« Ma chère belle-mère, fais-moi une faveur : emmène ton précieux fils et quitte immédiatement mon appartement, retourne à l’adresse où tu es enregistrée ! »

Lena, ne faisons pas de scène », dit Igor en franchissant à peine le seuil et, comme d’habitude, il jeta sa veste sur le fauteuil. Celui-là même qu’elle lui avait demandé cent fois de laisser tranquille.
«Je n’en avais pas l’intention», répondit Lena froidement, sans même le regarder. «Qu’est-ce qu’il y a cette fois ? Quelqu’un vient encore habiter avec nous ? Ou bien on loue la chambre à travers les petites annonces ?»
Il soupira comme si elle n’était pas sa femme, mais une tante sévère de l’office du logement, et entra dans la cuisine sans la regarder. Lena se tenait près de l’évier, lavant la vaisselle après un dîner préparé per due mais mangé seule.
«Maman va venir rester un moment. Temporairement. Pour environ deux semaines», déclara-t-il, comme s’il parlait de changer les piles d’une télécommande.
Lena coupa l’eau, posa délicatement l’assiette sur l’égouttoir et se tourna lentement vers lui.
«Deux semaines ? Comme la dernière fois ? Quand elle devait venir “juste pour un petit moment” et qu’elle est restée trois mois ? Ou comme la fois d’avant, quand tu avais complètement oublié que tu avais une femme ?»

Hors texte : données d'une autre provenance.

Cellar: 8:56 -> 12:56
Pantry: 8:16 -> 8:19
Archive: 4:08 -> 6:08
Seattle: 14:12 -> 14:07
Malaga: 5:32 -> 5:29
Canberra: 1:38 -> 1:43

«On rénove son appartement, Lena. Poussière, saleté… des ouvriers. Tu comprends.»
«Je comprends. Ce que je ne comprends pas, c’est pourquoi je dois tout supporter. J’avais une vie. J’avais un appartement. Maintenant, j’ai une gardienne en peignoir.»
 

Il haussa les épaules et se versa du thé, comme si tout était déjà décidé.
«Elle prendra la chambre. On la réaménagera un peu pour qu’elle soit à l’aise.»

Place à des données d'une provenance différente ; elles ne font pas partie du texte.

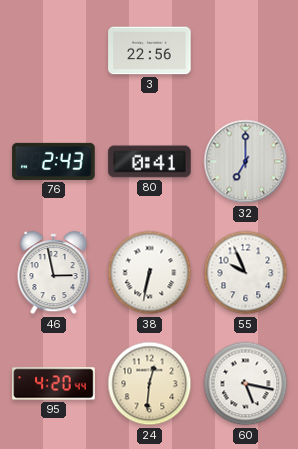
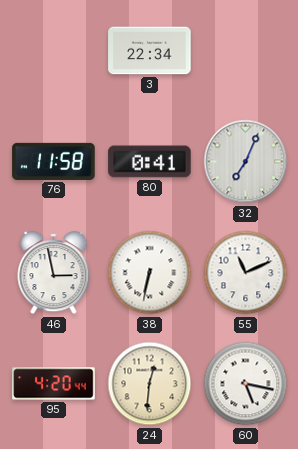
3: 22:56 -> 22:34
76: 2:43 -> 11:58
32: 7:00 -> 7:04
55: 9:56 -> 11:11
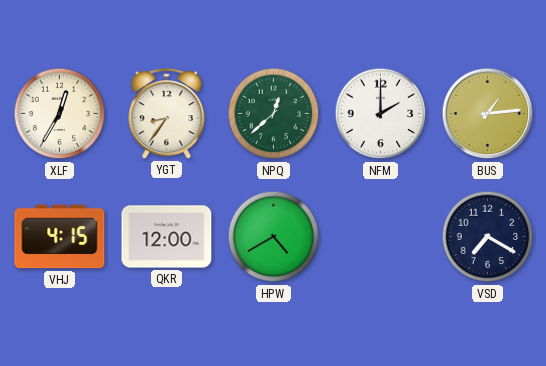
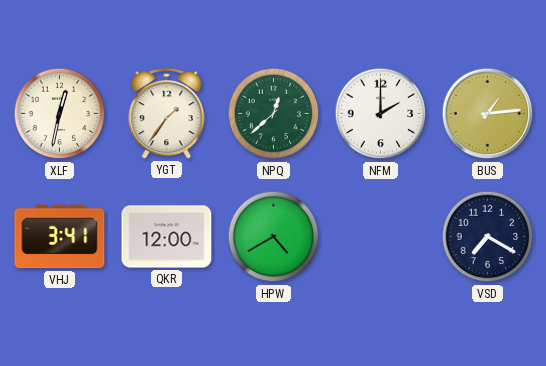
XLF: 12:35 -> 12:32
YGT: 8:36 -> 1:36
VHJ: 4:15 -> 3:41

Quelque chose transperça la poitrine de Lena. C’était sa chambre. Son bureau, amené là dans une vieille Gazelle, poncé et peint à la main dans ce doux ton gris-vert. Ses livres, ses céramiques préférées, ses photos. Son seul coin où elle pouvait respirer librement.

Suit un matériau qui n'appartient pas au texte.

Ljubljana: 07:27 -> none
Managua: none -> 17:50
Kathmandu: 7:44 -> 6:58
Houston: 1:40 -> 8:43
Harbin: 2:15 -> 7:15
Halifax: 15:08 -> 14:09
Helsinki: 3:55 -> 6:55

«C’est ma chambre, Igor. À moi. Tu avais promis que personne n’y toucherait. Tu avais promis que tu comprenais à quel point c’était important pour moi.»
Il s’approcha et posa sa paume sur le plan de travail.
«Lena, tu es une femme adulte. Ne sois pas si… enfantine. Ce n’est pas pour longtemps. Après, tout redeviendra comme avant.»
Elle rit doucement, mais son rire était lourd, sans joie.
«Seules les choses qui n’ont pas encore été brisées peuvent revenir en arrière. Et toi, tu brises tout, Igor. Lentement, méthodiquement. Et toujours dans mon dos.»
Il s’éloigna.
«Ce n’est qu’une chambre. Juste des meubles. N’en fais pas tout un drame.»
Lena s’approcha de lui.
«Ce n’est pas juste une chambre. C’est mon territoire. Et tu l’as envahi à nouveau.»
Deux jours plus tard, Olga Sergueïevna arriva — avec deux valises, un tas de chiffons, une casserole de soupe chaude et le visage de celle qui sait déjà que rien ne sera facile ici, mais qui est prête au combat. Igor, comme toujours, s’agitait, traînant des sacs, tandis que Lena regardait depuis la cuisine comment son coin se transformait en débarras pour quelqu’un d’autre.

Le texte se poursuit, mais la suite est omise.